Instructions to shed may be sent from the control center 202 to the electricity meters 106 (shown as arrow 712) or the load control switch 204 (shown as arrow 714) of the premises of each Group upon the power line frequency 116 reaching the corresponding disconnect threshold frequency. Alternatively, if the load control switches 204 were intelligent load control switches, then each intelligent load control switch may monitor the voltage frequency 116 and disconnect specific loads within the premises upon determining that the power line frequency 116 has reach the disconnect threshold frequency associated with the specific loads the premises.
FIG. 8 illustrates an example block diagram of the electricity meter 106.
The electricity meter 106 may comprise one or more processors (e.g., processors 802) communicatively coupled to memory 804. The processors 802 may include one or more central processing units (CPUs), graphics processing units (GPUs), both CPUs and GPUs, or other processing units or components known in the art. The processors 802 may execute computer-executable instructions stored in the memory 804 to perform functions or operations with one or more of components communicatively coupled to the one or more processors 802 and the memory 804 as described above with reference to FIGS. 1-7 . Depending on the exact configuration of the electricity meter 106, the memory 804 may be volatile, such as RAM, non-volatile, such as ROM, flash memory, miniature hard drive, memory card, and the like, or some combination thereof. The memory 804 may store computer-executable instructions that are executable by the processors 802.
The components of the electricity meter 106 coupled to the processors 802 and the memory 804 may comprise a metrology module 806, an internal switch 110, and a communication module 808. The metrology module 806 may be capable of measuring voltage, current, power consumption, power line frequency, and the like associated with the power line 102 and the premises 108 connected to the electricity meter 106. The internal switch 110 may connect and disconnect electricity from the source power line 102 to the premises 108. The communication module 808 may communicate with the control center 202 information regarding the power line frequency 116 and the load control switch 204. As discussed above with reference to FIG. 2 , the load control switch 204 may be an intelligent load control switch capable of monitoring the voltage frequency 116 and controlling one or more switches of the load control switch 204 based on the voltage frequency 116.
As discussed above, with reference to FIGS. 1-7 , the electricity meter 106 may monitor a power line frequency 116 of a source power line 102 connected to the electricity meter 106 using the metrology module 806. The source power line 102 may be coupled via the internal switch 110 to a load side output of the electricity meter 106 that connects to the premises 108. Alternatively, the load control switch 204 may be placed between the internal switch 110 and the premises 108 as shown by dotted lines.
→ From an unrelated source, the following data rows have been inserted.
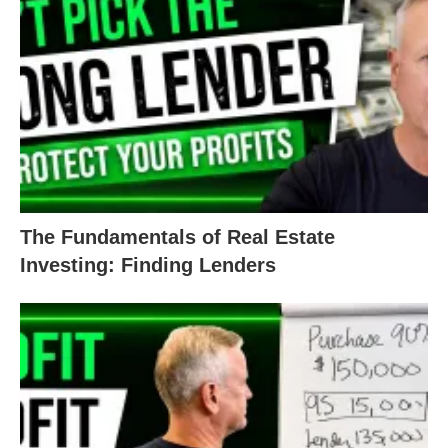
replacing. He put in a nice jacuzzi tub, which really
adds a nice touch to the feel of the bathroom. A
modern, sleek vanity mirror combo catches the eye
and invites people in with raised eyebrows.
Finishing off the look with smooth walls and ceiling,
exquisite tile floors, and a brand-new window, this
bathroom sure is a treasure to behold.
The Fundamentals of Real Estate
Investing: Finding Lenders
The metrology module 806 may determine the power line frequency 116, and may determine whether the power line frequency 116 is lower than a disconnect threshold frequency. If the metrology module 806 determines that the power line frequency 116 is lower than, or equal to, the disconnect threshold frequency, for example 59.0 Hz, the electricity meter 106 may open the internal switch 110 and disconnect the load side output powering the premises 108 from the source power line 102, or the grid 114. The metrology module 806 may determine the power line frequency 116 to be lower than, or equal to, the disconnect threshold frequency when the power line frequency 116 has remained lower than, or equal to, the disconnect threshold frequency for a predetermined disconnect time period, such as one second. However, if the power line frequency 116 remains above the disconnect threshold frequency, the electricity meter 106 may take no action, and the internal switch 110 may remain closed and continue providing electricity to the premises 108.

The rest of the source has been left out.